_Exercise materials_

· · ·

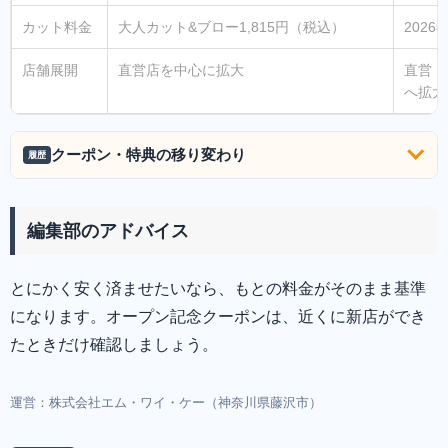
カット料金
大人カット&ブロー1,815円（税込）
2026
店舗展開
直営店を中心に拡大
直営・
へ拡大
クーポン・特典の移り変わり
履歴
編集部のアドバイス
とにかく安く済ませたいなら、もとの料金がそのまま基準
になります。オープン記念クーポンは、近くに新店ができ
たときだけ確認しましょう。
運営：株式会社エム・ワイ・ケー（神奈川県藤沢市）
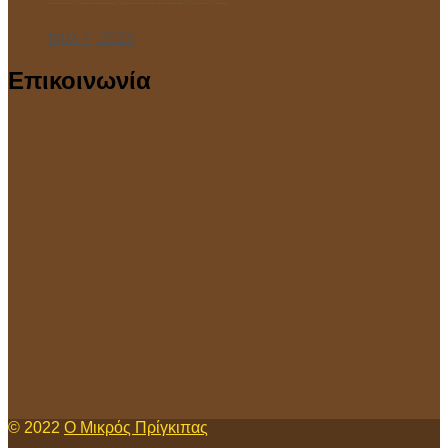
Ιούλ 7, 2025
Επικοινωνία
© 2022
Ο Μικρός Πρίγκιπας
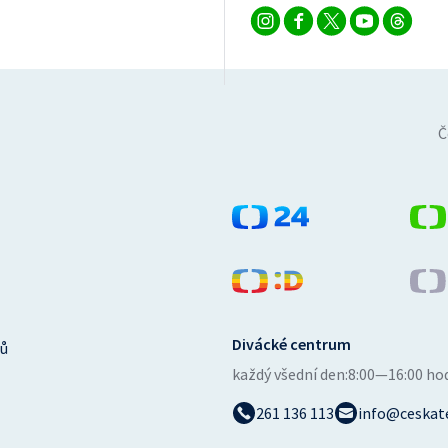
Č
Divácké centrum
ů
každý všední den:
8:00—16:00 ho
261 136 113
info@ceskate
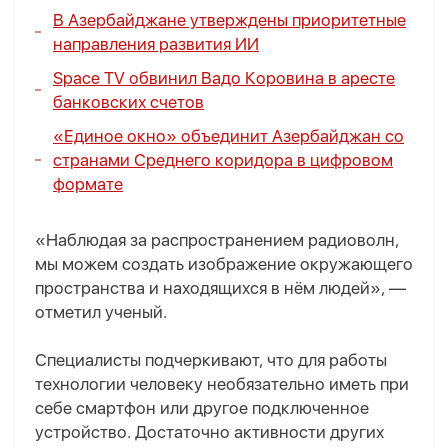
В Азербайджане утверждены приоритетные
направления развития ИИ
Space TV обвинил Вадо Коровина в аресте
банковских счетов
«Единое окно» объединит Азербайджан со
странами Среднего коридора в цифровом
формате
«Наблюдая за распространением радиоволн,
мы можем создать изображение окружающего
пространства и находящихся в нём людей», —
отметил ученый.
Специалисты подчеркивают, что для работы
технологии человеку необязательно иметь при
себе смартфон или другое подключенное
устройство. Достаточно активности других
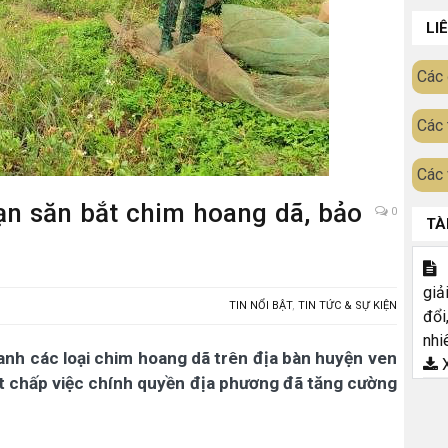
LI
Các 
Các 
Các 
ạn săn bắt chim hoang dã, bảo
0
TÀ
T
giả
TIN NỔI BẬT
,
TIN TỨC & SỰ KIỆN
đổi
nhi
anh các loại chim hoang dã trên địa bàn huyện ven
X
ất chấp việc chính quyền địa phương đã tăng cường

· · ·

_Task details_
Retype the listing exactly. Skip every picture.

_Task response_
カット料金
大人カット&ブロー1,815円（税込）
2026
店舗展開
直営店を中心に拡大
直営・
へ拡大
クーポン・特典の移り変わり
履歴
編集部のアドバイス
とにかく安く済ませたいなら、もとの料金がそのまま基準
になります。オープン記念クーポンは、近くに新店ができ
たときだけ確認しましょう。
運営：株式会社エム・ワイ・ケー（神奈川県藤沢市）
Ιούλ 7, 2025
Επικοινωνία
© 2022
Ο Μικρός Πρίγκιπας
Č
Divácké centrum
ů
každý všední den:
8:00—16:00 ho
261 136 113
info@ceskate
В Азербайджане утверждены приоритетные
направления развития ИИ
Space TV обвинил Вадо Коровина в аресте
банковских счетов
«Единое окно» объединит Азербайджан со
странами Среднего коридора в цифровом
формате
«Наблюдая за распространением радиоволн,
мы можем создать изображение окружающего
пространства и находящихся в нём людей», —
отметил ученый.
Специалисты подчеркивают, что для работы
технологии человеку необязательно иметь при
себе смартфон или другое подключенное
устройство. Достаточно активности других
LI
Các 
Các 
Các 
ạn săn bắt chim hoang dã, bảo
0
TÀ
T
giả
TIN NỔI BẬT
,
TIN TỨC & SỰ KIỆN
đổi
nhi
anh các loại chim hoang dã trên địa bàn huyện ven
X
ất chấp việc chính quyền địa phương đã tăng cường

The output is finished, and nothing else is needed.